Day 2: Deathmarch to Charlottesville

by James

Despite a wonderful send-off from Sue, Laura, and Chris, today was a considerably harder bike than yesterday.

After cleaning our food-bag, practicing hygiene (a soon-to-be rarity), and eating a healthy breakfast cooked by Sue, we packed and shipped out. Whenever I get the pictures from Sue, I’ll upload them to the flickr.

Shortly after leaving Sue’s, Mike led the two of us down one of his signature short-cuts, which had us biking down a gravel road for a few miles.

If you ever find yourself on a bicycle, I would highly recommend avoiding gravel. When you hit, let’s say, a hill on a gravel road, it’s not a good idea to break, since you lose traction, but it’s also not a good idea to not break because you pick up speed. When you pick up speed, the gravel shifts your weight rapidly, and you end up wobbling more than a sorority girl on Mardi Gras. Mike opted for the wobbling and almost ate it, which would have been considerably less fun than Mardi Gras.

We escaped the gravel and got back onto a civilized roadway, 15. 15 was fine for a while, but then we began to hit a few no-joke hills: a precursor of things to come.

Then we hit hills. Then we hit more hills.

Let me get straight to the point: my day was an iteration of the following process:

  1. Approach the crest of a very steep, very lengthy downward slope. “Wow, I’m about to go really fast. This is awesome.”
  2. Bike towards the slope. Begin to go down it. Gravity works. Shift up. Shift up. “Wow, I’m going really fast.” Life is great, the wind is blowing through my hair in slow motion, and California Dreamin’ is playing.
  3. The downward slope bottoms out. I see the ridiculous grade I’m about to climb. I begin to wonder if pavement roller-coasters were one of the public-works projects included in the New Deal.
  4. Cringe. Shift up. Shift up. Shift up.

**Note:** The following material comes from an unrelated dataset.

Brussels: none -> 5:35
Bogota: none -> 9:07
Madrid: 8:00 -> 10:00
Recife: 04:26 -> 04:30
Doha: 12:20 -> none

Talk to myself in my head encouragingly. ”I’m going to keel over and die on this hill.”
  5. GOTO 1

The whole time, there was this sort of dialogue going on between my body and mind:

Mind: PEDAL. PEDAL, DAMMIT! The hell happened to the computer gig, O’Berine!?

Body: YAA-OUCH! Okay. Okay. We’ll play your little game. Oops, did I trip that pain signal in your thigh? Aww, that must be awful. Here: let me blur your vision a little.

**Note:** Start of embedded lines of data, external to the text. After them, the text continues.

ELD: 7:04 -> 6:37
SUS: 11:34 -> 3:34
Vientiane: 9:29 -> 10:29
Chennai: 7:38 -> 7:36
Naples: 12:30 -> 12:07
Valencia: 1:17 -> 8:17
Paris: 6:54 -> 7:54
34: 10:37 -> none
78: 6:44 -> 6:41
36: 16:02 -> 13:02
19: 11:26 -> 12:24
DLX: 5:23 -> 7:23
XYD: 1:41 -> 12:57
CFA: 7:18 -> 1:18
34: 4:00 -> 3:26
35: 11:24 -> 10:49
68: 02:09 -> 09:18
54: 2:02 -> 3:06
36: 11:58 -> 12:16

This went back and forth and back and forth until I began to suspect that Sartre had invaded my subconscious and was writing another shitty play.

After 46 miles of terror (Mike loved it), we got to Charlottesville and parked our bikes on the pedestrian mall. That’s a really cool stretch of Charlottesville, and I encourage anyone down there to check it out. Charlottesville has an engaging urban vibe to it. Even just biking through the streets was a refreshing change from the rest of RoVA1 (though the hills were still around and daunting as ever).

Eventually, we met up with Mike’s uncle Dan and his daughter Hannah. We got dumplings with them and detailed our misadventures so far. They were very receptive and extremely pleasant to talk to.

Eventually, we parted ways with Dan and Hannah (Dannah?) and found a coffee shop to crash in. CVille has some swanky coffee shops.

After lounging in arm chairs for a good forty-five minutes, we decided to split. As we were packing up, an older black cop came up to us and inquired very casually about our trip (“to California? You gotta be shitting me!”), shook our hands three times, and then left. Bewildered but pleased with a positive encounter with the police, Mike and I left.

We then got onto 250W for, you guessed it, more hills. The remainder of the ride is a blur for me because it was all GOTO 1 and I was all kinds of screwed up. After 15 miles or so, we found a small stretch of woods that backed up to some kind of public school. Mike waltzed into the school, encountered no opposition, and filled our waterbottles. We then set up camp in the woods, and no one has bothered us yet, misquitos aside.

Mike’s odometer read 61 miles as we were setting up tent.

It’s Hawaiian Thursday here at Ad Hoc Adventure Time, so Mike is cooking up Spam, pineapple, and rice. If I don’t collapse before then, I might get to taste some.